One of the skeletons managed to get in, and after Robbie fucked it up I finished it off with my spoon through the braincase. Need to disinfect and sanitize it. Alexis and Robbie found a necromancy necklace in a box for Red Cloud, and we retrieved all the computer equipment and paperwork we could find in the trailer on site. Alexis had apparently ripped out the heart of the douchewad in charge, which I was not disappointed by, although between that and her killing of the frog I’m suspicious. The bloody Russkie was jamming to some horrendous shit he called Lenard Skinard or something. Bloody uncultured fool, though he may prove useful.

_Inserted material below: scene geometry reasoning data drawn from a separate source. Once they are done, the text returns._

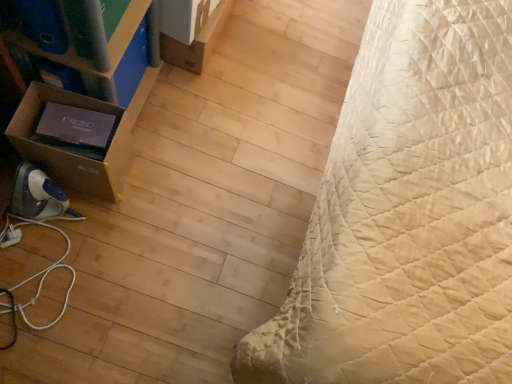 At what (x,y) coordinates should I click in order to perform the action: click on empty space that is to the right of brown cardboard box at left, placed as the second cardboard box when sorted from back to front. Please return your answer as a coordinate pair (x, y). The image size is (512, 384). Looking at the image, I should click on (151, 198). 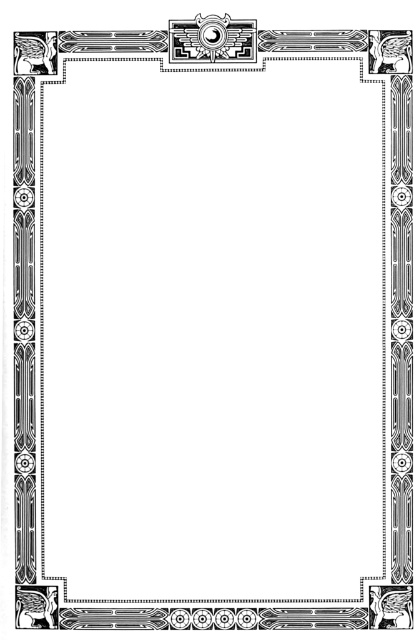 Does point (390, 600) lie in front of point (199, 20)?

Yes.

Which is in front, point (408, 593) or point (217, 36)?

Point (408, 593)

Does point (403, 627) lie in front of point (227, 35)?

Yes, point (403, 627) is in front of point (227, 35).

The image size is (419, 640). I want to click on matte black square at bottom right, so click(390, 605). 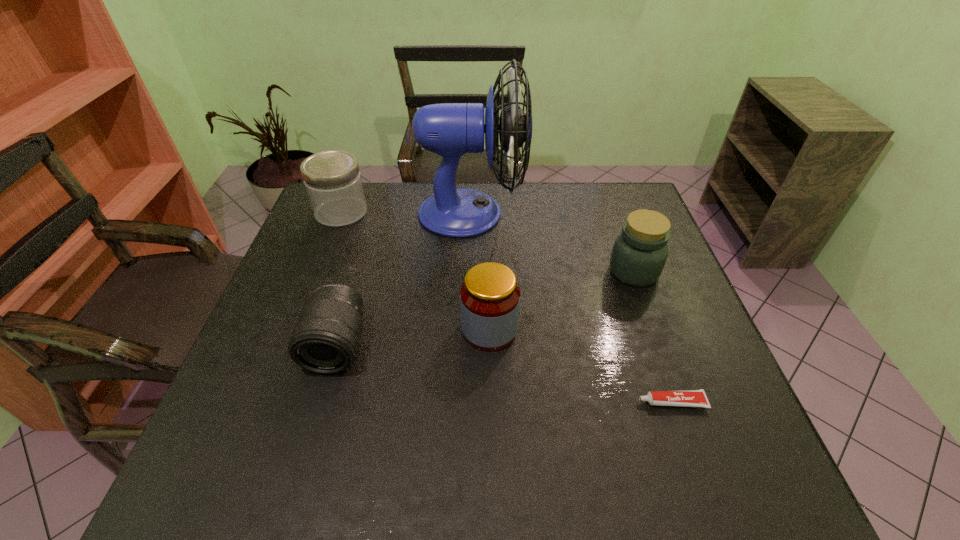 I want to click on the tallest object, so click(x=450, y=130).

Find the location of a particular element. Image resolution: width=960 pixels, height=540 pixels. the farthest jar is located at coordinates (332, 178).

This screenshot has height=540, width=960. Find the location of `the second nearest jar`. the second nearest jar is located at coordinates (639, 253).

This screenshot has width=960, height=540. I want to click on the rightmost jar, so click(x=639, y=253).

Find the location of a particular element. This screenshot has width=960, height=540. the second jar from left to right is located at coordinates (489, 296).

I want to click on the fifth tallest object, so click(x=325, y=340).

This screenshot has width=960, height=540. Find the location of `the nearest object`. the nearest object is located at coordinates (686, 398).

Find the location of a particular element. The image size is (960, 540). the shortest object is located at coordinates (686, 398).

Find the location of a particular element. vacant point located 0.190m in front of the tallest object where the airflow is directed is located at coordinates (585, 213).

Locate an element on the screen. The width and height of the screenshot is (960, 540). vacant space situated on the right of the farthest jar is located at coordinates (449, 212). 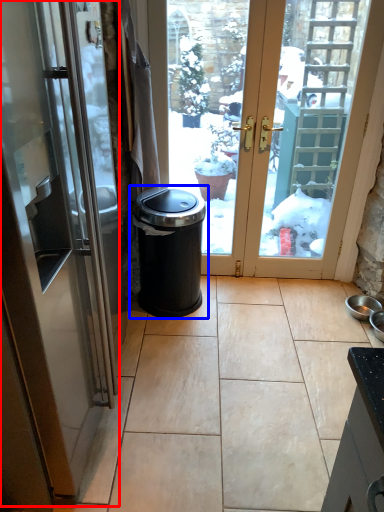 Question: Which point is further to the camera, door (highlighted by a red box) or waste container (highlighted by a blue box)?

Choices:
 (A) door
 (B) waste container

Answer: (B) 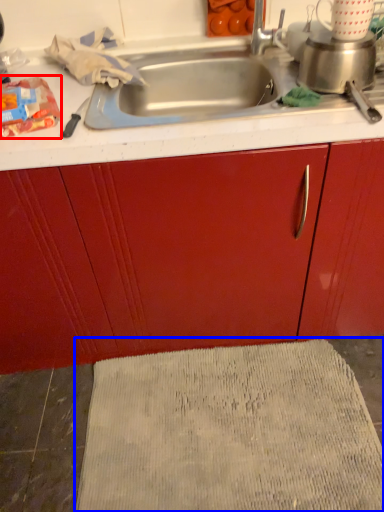 Question: Among these objects, which one is farthest to the camera, food (highlighted by a red box) or bath mat (highlighted by a blue box)?

Choices:
 (A) food
 (B) bath mat

Answer: (B) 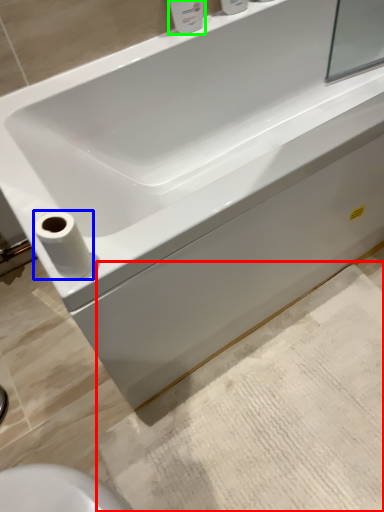 Question: Considering the real-world distances, which object is closest to bath mat (highlighted by a red box)? toilet paper (highlighted by a blue box) or toiletry (highlighted by a green box).

Choices:
 (A) toilet paper
 (B) toiletry

Answer: (A) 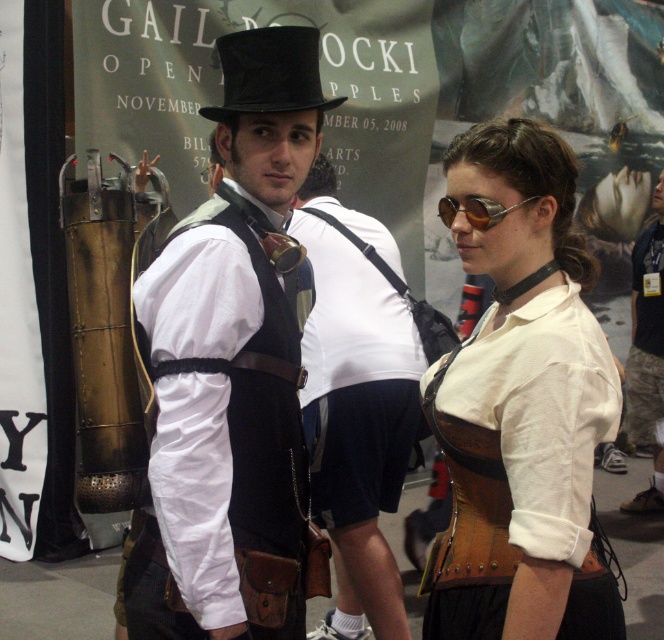 Is brushed metal tank at center taller than gold metallic goggles at center?

Yes, brushed metal tank at center is taller than gold metallic goggles at center.

Which is behind, point (645, 374) or point (471, 218)?

Point (645, 374)

At what (x,y) coordinates should I click in order to perform the action: click on brushed metal tank at center. Please return your answer as a coordinate pair (x, y). The image size is (664, 640). Looking at the image, I should click on 645,330.

Does point (299, 540) lie in front of point (274, 52)?

That is False.

Is the position of matte black vest at center more distant than that of black felt top hat at upper center?

No.

Is point (250, 250) positioned behind point (293, 64)?

Yes, it is behind point (293, 64).

This screenshot has height=640, width=664. Identify the location of matte black vest at center. (230, 368).

Can you confirm if matte black vest at center is positioned below brushed metal tank at center?

No, matte black vest at center is not below brushed metal tank at center.

Who is more forward, (x=201, y=346) or (x=643, y=429)?

Point (x=201, y=346) is in front.

This screenshot has height=640, width=664. Find the location of `matte black vest at center`. matte black vest at center is located at coordinates (230, 368). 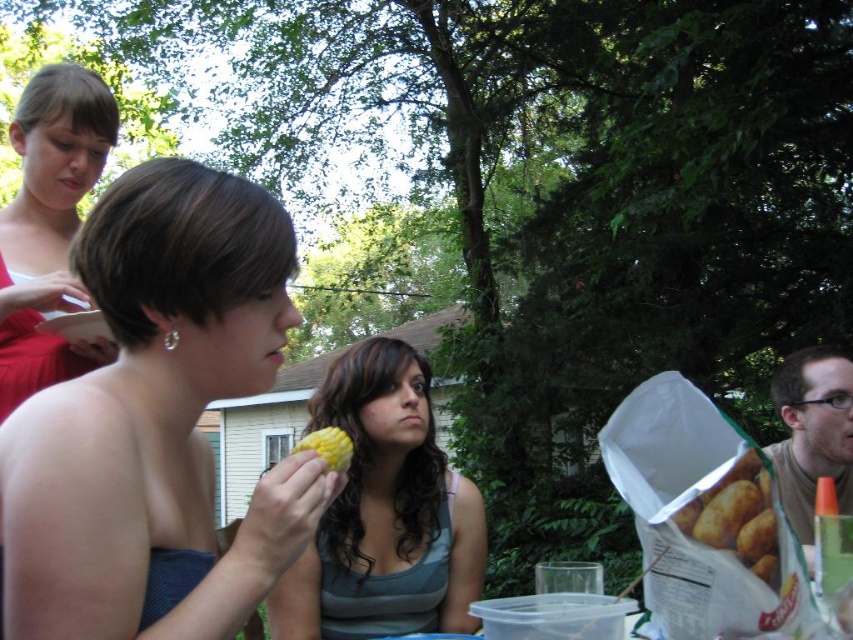 Find the location of a particular element. gray striped tank top at center is located at coordinates (384, 513).

What do you see at coordinates (384, 513) in the screenshot?
I see `gray striped tank top at center` at bounding box center [384, 513].

Where is `gray striped tank top at center`? gray striped tank top at center is located at coordinates (384, 513).

Can you confirm if matte yellow corn at center is positioned above matte brown hair at right?

Result: Correct, matte yellow corn at center is located above matte brown hair at right.

Image resolution: width=853 pixels, height=640 pixels. What are the coordinates of `matte yellow corn at center` in the screenshot? It's located at (155, 419).

Is matte yellow corn at center above matte brown potato at lower right?

Indeed, matte yellow corn at center is positioned over matte brown potato at lower right.

Identify the location of matte yellow corn at center. Image resolution: width=853 pixels, height=640 pixels. pyautogui.click(x=155, y=419). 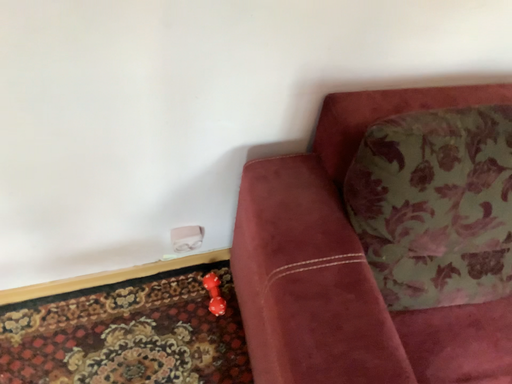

Back at the office I hacked what we had found in the trailer, and while most of it was mundane there were several things that stood out. One was from the Chief Operating Officer of MCR, and another was footage of the douchewad meeting with what looked like the lich we have a shit photo of from MCR. Something to investigate further. I did find footage of the Slav getting captured by skeletons, which was absolutely hilarious in his inability to demonstrate anything resembling discretion or stealth, and I uploaded that part of the video to Youtube. Finished unwinding by shredding the guitar.

With the surrender monkey’s death, it appears I’ve become the default leader. Time to visit MCR in that shithole called Shawnee, then.